Program 1: Parallel Fractal Generation Using Threads Solution

Starting from:

~~$35~~

$29

Home

Build and run the code in the `prog1_mandelbrot_threads/` directory of

the code base. (Type `make` to build, and `./mandelbrot` to run it.)

This program produces the image file `mandelbrot-serial.ppm`, which is a visualization of a famous set of

complex numbers called the Mandelbrot set. (Most platforms have a .ppm

view. For example, to view the resulting images remotely, use `ssh -Y`

and the `display` command.) As you can see in the images below, the

result is a familiar and beautiful fractal. Each pixel in the image

corresponds to a value in the complex plane, and the brightness of

each pixel is proportional to the computational cost of determining

whether the value is contained in the Mandelbrot set. To get image 2,

use the command option `--view 2`. (See function `mandelbrotSerial()`

defined in `mandelbrotSerial.cpp`).
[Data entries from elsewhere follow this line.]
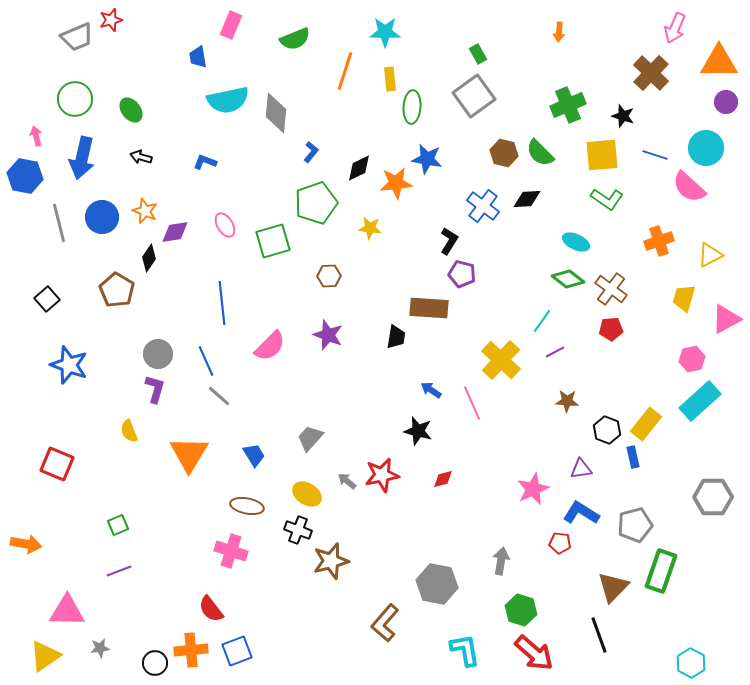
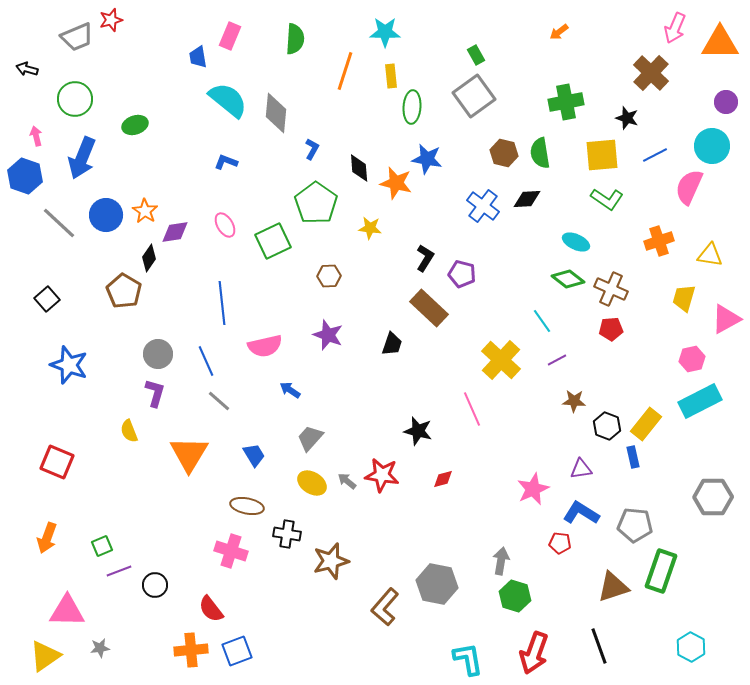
pink rectangle at (231, 25): moved 1 px left, 11 px down
orange arrow at (559, 32): rotated 48 degrees clockwise
green semicircle at (295, 39): rotated 64 degrees counterclockwise
green rectangle at (478, 54): moved 2 px left, 1 px down
orange triangle at (719, 62): moved 1 px right, 19 px up
yellow rectangle at (390, 79): moved 1 px right, 3 px up
cyan semicircle at (228, 100): rotated 129 degrees counterclockwise
green cross at (568, 105): moved 2 px left, 3 px up; rotated 12 degrees clockwise
green ellipse at (131, 110): moved 4 px right, 15 px down; rotated 70 degrees counterclockwise
black star at (623, 116): moved 4 px right, 2 px down
cyan circle at (706, 148): moved 6 px right, 2 px up
blue L-shape at (311, 152): moved 1 px right, 3 px up; rotated 10 degrees counterclockwise
green semicircle at (540, 153): rotated 36 degrees clockwise
blue line at (655, 155): rotated 45 degrees counterclockwise
black arrow at (141, 157): moved 114 px left, 88 px up
blue arrow at (82, 158): rotated 9 degrees clockwise
blue L-shape at (205, 162): moved 21 px right
black diamond at (359, 168): rotated 68 degrees counterclockwise
blue hexagon at (25, 176): rotated 8 degrees clockwise
orange star at (396, 183): rotated 20 degrees clockwise
pink semicircle at (689, 187): rotated 72 degrees clockwise
green pentagon at (316, 203): rotated 18 degrees counterclockwise
orange star at (145, 211): rotated 10 degrees clockwise
blue circle at (102, 217): moved 4 px right, 2 px up
gray line at (59, 223): rotated 33 degrees counterclockwise
green square at (273, 241): rotated 9 degrees counterclockwise
black L-shape at (449, 241): moved 24 px left, 17 px down
yellow triangle at (710, 255): rotated 36 degrees clockwise
brown cross at (611, 289): rotated 12 degrees counterclockwise
brown pentagon at (117, 290): moved 7 px right, 1 px down
brown rectangle at (429, 308): rotated 39 degrees clockwise
cyan line at (542, 321): rotated 70 degrees counterclockwise
black trapezoid at (396, 337): moved 4 px left, 7 px down; rotated 10 degrees clockwise
pink semicircle at (270, 346): moved 5 px left; rotated 32 degrees clockwise
purple line at (555, 352): moved 2 px right, 8 px down
purple L-shape at (155, 389): moved 4 px down
blue arrow at (431, 390): moved 141 px left
gray line at (219, 396): moved 5 px down
brown star at (567, 401): moved 7 px right
cyan rectangle at (700, 401): rotated 15 degrees clockwise
pink line at (472, 403): moved 6 px down
black hexagon at (607, 430): moved 4 px up
red square at (57, 464): moved 2 px up
red star at (382, 475): rotated 20 degrees clockwise
yellow ellipse at (307, 494): moved 5 px right, 11 px up
green square at (118, 525): moved 16 px left, 21 px down
gray pentagon at (635, 525): rotated 20 degrees clockwise
black cross at (298, 530): moved 11 px left, 4 px down; rotated 12 degrees counterclockwise
orange arrow at (26, 544): moved 21 px right, 6 px up; rotated 100 degrees clockwise
brown triangle at (613, 587): rotated 28 degrees clockwise
green hexagon at (521, 610): moved 6 px left, 14 px up
brown L-shape at (385, 623): moved 16 px up
black line at (599, 635): moved 11 px down
cyan L-shape at (465, 650): moved 3 px right, 9 px down
red arrow at (534, 653): rotated 69 degrees clockwise
black circle at (155, 663): moved 78 px up
cyan hexagon at (691, 663): moved 16 px up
You can learn more about the

definition of the Mandelbrot set at

<http://en.wikipedia.org/wiki/Mandelbrot_set.

![Mandelbrot Set](http://graphics.stanford.edu/courses/cs348v-18-winter/asst_images/asst1/mandelbrot_viz.jpg "A visualization of the Mandelbrot set. The cost of computing each pixel is proportional to its brightness. When running programs 1 and 3, you can use the command line option `--view 2` to set output to be view 2.")

Your job is to parallelize the computation of the images using

[std::thread](https://en.cppreference.com/w/cpp/thread/thread). Starter

code that spawns one additional thread is provided in the function

`mandelbrotThread()` located in `mandelbrotThread.cpp`. In this function, the

main application thread creates another additional thread using the constructor

`std::thread(function, args...)` It waits for this thread to complete by calling

`join` on the thread object.

Currently the launched thread does not do any computation and returns immediately.
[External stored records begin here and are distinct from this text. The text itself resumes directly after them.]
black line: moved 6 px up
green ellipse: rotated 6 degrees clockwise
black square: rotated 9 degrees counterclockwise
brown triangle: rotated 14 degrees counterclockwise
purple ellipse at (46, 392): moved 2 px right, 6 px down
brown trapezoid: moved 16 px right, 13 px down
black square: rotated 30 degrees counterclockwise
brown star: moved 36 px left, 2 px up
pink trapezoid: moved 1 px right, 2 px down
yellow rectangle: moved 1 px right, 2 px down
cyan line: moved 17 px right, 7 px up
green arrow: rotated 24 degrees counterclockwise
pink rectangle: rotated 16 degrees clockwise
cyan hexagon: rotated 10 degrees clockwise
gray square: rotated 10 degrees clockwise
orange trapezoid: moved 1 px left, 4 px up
You should add code to `workerThreadStart` function to accomplish this task.

You will not need to make use of any other std::thread API calls in this assignment.

**What you need to do:**

1. Modify the starter code to parallelize the Mandelbrot generation using

two processors. Specifically, compute the top half of the image in

thread 0, and the bottom half of the image in thread 1. This type

of problem decomposition is referred to as _spatial decomposition_ since

different spatial regions of the image are computed by different processors.

2. Extend your code to use 2, 3, 4, 5, 6, 7, and 8 threads, partitioning the image

generation work accordingly (threads should get blocks of the image). Note that the processor only has four cores but each

core supports two hyper-threads, so it can execute a total of eight threads interleaved on its execution contents.
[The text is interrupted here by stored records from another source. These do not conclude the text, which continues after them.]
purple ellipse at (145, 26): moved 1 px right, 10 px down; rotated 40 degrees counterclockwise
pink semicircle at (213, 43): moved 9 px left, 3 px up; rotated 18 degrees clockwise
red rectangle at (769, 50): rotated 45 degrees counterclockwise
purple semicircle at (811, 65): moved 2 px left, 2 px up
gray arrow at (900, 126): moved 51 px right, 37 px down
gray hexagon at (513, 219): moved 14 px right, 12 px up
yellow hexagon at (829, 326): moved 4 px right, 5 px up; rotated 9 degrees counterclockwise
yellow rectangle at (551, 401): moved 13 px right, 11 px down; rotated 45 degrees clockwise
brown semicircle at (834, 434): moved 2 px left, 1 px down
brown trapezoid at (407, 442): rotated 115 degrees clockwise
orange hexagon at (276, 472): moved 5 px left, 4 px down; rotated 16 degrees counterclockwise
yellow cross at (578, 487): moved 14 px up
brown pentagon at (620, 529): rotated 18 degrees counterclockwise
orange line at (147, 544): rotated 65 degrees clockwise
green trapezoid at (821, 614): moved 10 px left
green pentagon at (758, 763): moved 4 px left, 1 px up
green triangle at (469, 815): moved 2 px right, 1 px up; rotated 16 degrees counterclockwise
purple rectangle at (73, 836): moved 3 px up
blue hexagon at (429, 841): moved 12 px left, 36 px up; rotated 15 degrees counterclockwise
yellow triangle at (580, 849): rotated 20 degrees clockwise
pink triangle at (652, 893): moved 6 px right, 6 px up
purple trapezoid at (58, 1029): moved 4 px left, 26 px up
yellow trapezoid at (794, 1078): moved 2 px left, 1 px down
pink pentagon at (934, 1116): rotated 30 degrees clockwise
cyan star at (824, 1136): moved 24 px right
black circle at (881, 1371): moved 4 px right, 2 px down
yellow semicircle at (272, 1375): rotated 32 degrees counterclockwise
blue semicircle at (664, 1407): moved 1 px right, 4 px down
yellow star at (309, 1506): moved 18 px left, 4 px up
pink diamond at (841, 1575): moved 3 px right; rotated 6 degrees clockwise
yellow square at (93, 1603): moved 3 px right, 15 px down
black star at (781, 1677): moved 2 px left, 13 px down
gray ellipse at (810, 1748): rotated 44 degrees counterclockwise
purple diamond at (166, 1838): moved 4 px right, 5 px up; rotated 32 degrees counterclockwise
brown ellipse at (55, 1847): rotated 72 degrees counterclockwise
In your write-up, produce a graph of __speedup compared to the reference sequential implementation__ as a function of the number of threads used __FOR VIEW 1__. Is speedup linear in the number of threads used? In your writeup hypothesize why this is (or is not) the case? (you may also wish to produce a graph for VIEW 2 to help you come up with a good answer. Hint: take a careful look at the three-thread datapoint.)

3. To confirm (or disprove) your hypothesis, measure the amount of time

each thread requires to complete its work by inserting timing code at

the beginning and end of `workerThreadStart()`. How do your measurements

explain the speedup graph you previously created?

4. Modify the mapping of work to threads to achieve to improve speedup to

at __about 7-8x on both views__ of the Mandelbrot set (if you're above 7x that's fine, don't sweat it). You may not use any

synchronization between threads in your solution. We are expecting you to come up with a single work decomposition policy that will work well for all thread counts---hard coding a solution specific to each configuration is not allowed! (Hint: There is a very simple static

assignment that will achieve this goal, and no communication/synchronization

among threads is necessary.). In your writeup, describe your approach to parallelization

and report the final 8-thread speedup obtained.

5. Now run your improved code with 16 threads. Is performance noticably greater than when running with eight threads? Why or why not?